## [Task requirements]
Below are some records. Write out exactly their lines from the one with "versione-corrente" through the one with "косметологии №4/2017", and leave the pictures behind.

## [Provided information]
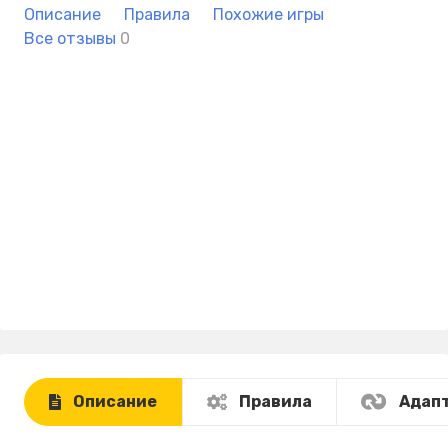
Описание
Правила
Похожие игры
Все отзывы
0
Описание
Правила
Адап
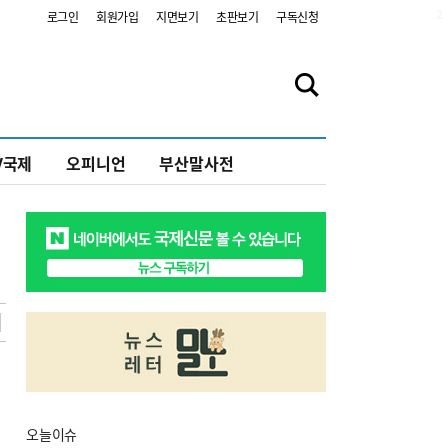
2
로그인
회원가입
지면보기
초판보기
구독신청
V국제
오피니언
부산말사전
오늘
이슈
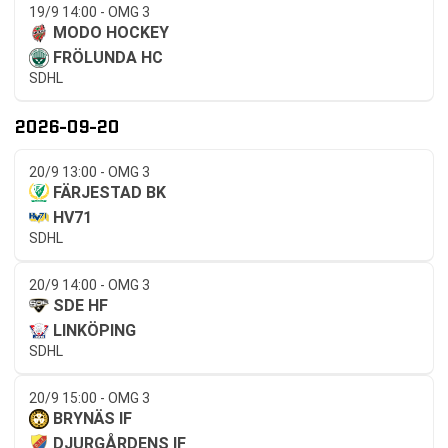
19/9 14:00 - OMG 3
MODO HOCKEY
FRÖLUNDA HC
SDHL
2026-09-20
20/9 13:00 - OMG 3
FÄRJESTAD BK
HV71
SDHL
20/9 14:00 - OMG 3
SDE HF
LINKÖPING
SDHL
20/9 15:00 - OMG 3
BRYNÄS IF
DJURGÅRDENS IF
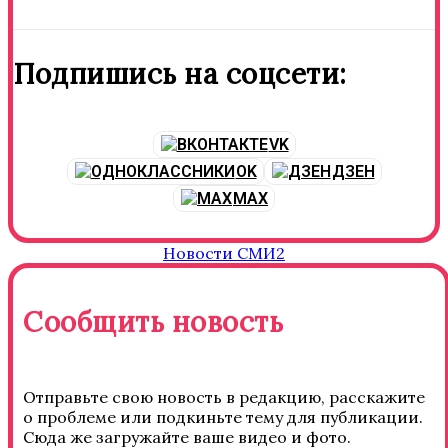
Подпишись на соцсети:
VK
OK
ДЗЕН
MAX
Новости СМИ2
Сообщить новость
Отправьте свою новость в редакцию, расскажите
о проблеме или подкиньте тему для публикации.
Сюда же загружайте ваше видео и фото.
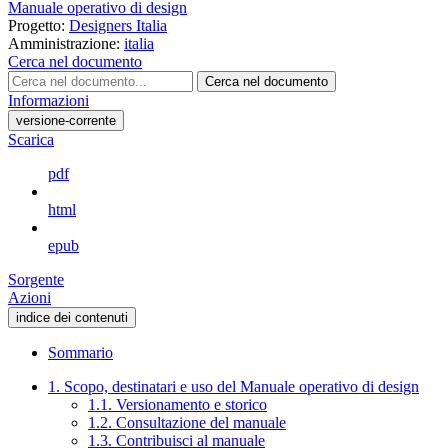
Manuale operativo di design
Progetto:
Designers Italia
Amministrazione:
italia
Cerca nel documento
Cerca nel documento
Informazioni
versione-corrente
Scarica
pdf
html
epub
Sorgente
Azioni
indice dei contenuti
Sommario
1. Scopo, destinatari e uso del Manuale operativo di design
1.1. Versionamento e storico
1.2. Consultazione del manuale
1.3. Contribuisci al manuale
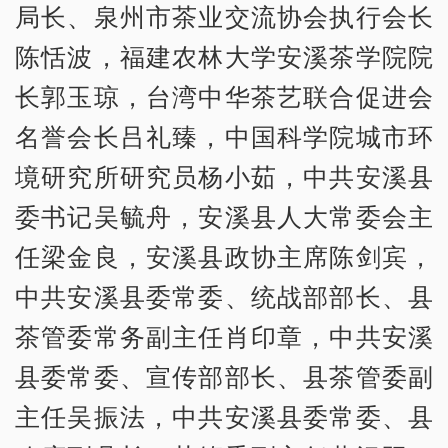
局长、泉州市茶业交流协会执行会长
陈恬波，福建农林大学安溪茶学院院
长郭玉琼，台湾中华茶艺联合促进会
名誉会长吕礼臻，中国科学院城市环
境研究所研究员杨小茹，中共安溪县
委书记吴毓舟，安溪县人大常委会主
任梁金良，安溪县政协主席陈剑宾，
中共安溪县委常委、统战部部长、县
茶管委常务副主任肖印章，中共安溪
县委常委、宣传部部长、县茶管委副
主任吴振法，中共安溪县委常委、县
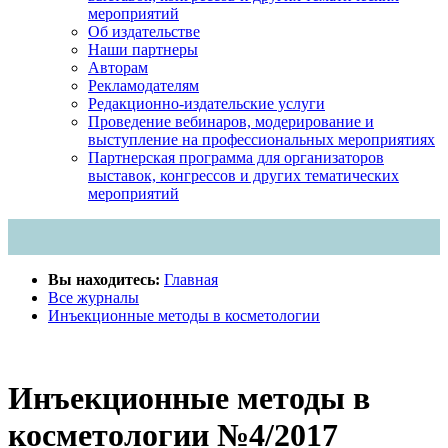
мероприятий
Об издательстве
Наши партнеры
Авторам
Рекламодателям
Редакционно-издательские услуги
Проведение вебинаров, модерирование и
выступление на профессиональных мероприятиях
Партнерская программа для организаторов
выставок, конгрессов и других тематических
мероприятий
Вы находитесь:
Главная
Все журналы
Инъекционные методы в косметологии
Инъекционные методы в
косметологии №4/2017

---

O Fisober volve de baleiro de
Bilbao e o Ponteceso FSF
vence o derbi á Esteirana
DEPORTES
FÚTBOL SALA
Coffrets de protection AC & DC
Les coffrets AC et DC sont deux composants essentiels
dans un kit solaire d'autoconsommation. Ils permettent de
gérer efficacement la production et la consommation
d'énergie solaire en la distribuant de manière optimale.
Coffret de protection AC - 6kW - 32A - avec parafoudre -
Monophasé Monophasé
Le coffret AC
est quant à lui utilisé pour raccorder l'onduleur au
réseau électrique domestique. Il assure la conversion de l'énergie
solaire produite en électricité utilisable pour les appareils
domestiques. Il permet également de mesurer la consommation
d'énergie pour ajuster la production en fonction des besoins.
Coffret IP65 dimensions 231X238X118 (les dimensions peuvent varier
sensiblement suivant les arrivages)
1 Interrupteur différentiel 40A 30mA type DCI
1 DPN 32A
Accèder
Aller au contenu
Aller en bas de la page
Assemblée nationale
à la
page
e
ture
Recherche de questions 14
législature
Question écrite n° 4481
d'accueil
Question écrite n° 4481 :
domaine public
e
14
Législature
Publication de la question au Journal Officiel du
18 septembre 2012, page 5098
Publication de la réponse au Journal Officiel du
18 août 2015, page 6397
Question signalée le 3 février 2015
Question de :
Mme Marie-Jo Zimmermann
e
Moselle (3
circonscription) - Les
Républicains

* * *

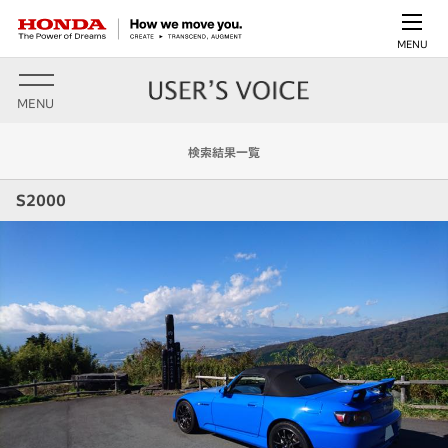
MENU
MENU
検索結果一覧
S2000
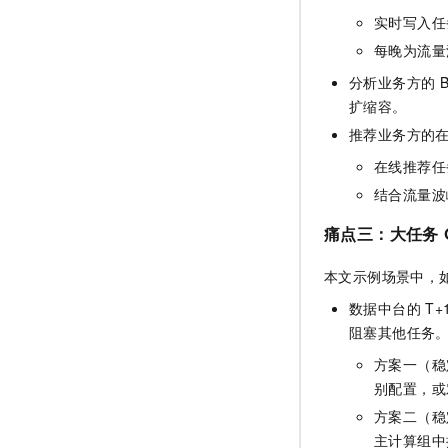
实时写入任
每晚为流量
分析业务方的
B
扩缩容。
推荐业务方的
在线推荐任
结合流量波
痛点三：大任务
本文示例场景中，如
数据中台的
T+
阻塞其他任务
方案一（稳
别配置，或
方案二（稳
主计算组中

## [Answer for this exercise]
versione-corrente
Scarica
pdf
html
epub
Sorgente
Azioni
indice dei contenuti
Sommario
1. Scopo, destinatari e uso del Manuale operativo di design
1.1. Versionamento e storico
1.2. Consultazione del manuale
1.3. Contribuisci al manuale
局长、泉州市茶业交流协会执行会长
陈恬波，福建农林大学安溪茶学院院
长郭玉琼，台湾中华茶艺联合促进会
名誉会长吕礼臻，中国科学院城市环
境研究所研究员杨小茹，中共安溪县
委书记吴毓舟，安溪县人大常委会主
任梁金良，安溪县政协主席陈剑宾，
中共安溪县委常委、统战部部长、县
茶管委常务副主任肖印章，中共安溪
县委常委、宣传部部长、县茶管委副
主任吴振法，中共安溪县委常委、县
мероприятий
Об издательстве
Наши партнеры
Авторам
Рекламодателям
Редакционно-издательские услуги
Проведение вебинаров, модерирование и
выступление на профессиональных мероприятиях
Партнерская программа для организаторов
выставок, конгрессов и других тематических
мероприятий
Вы находитесь:
Главная
Все журналы
Инъекционные методы в косметологии
Инъекционные методы в
косметологии №4/2017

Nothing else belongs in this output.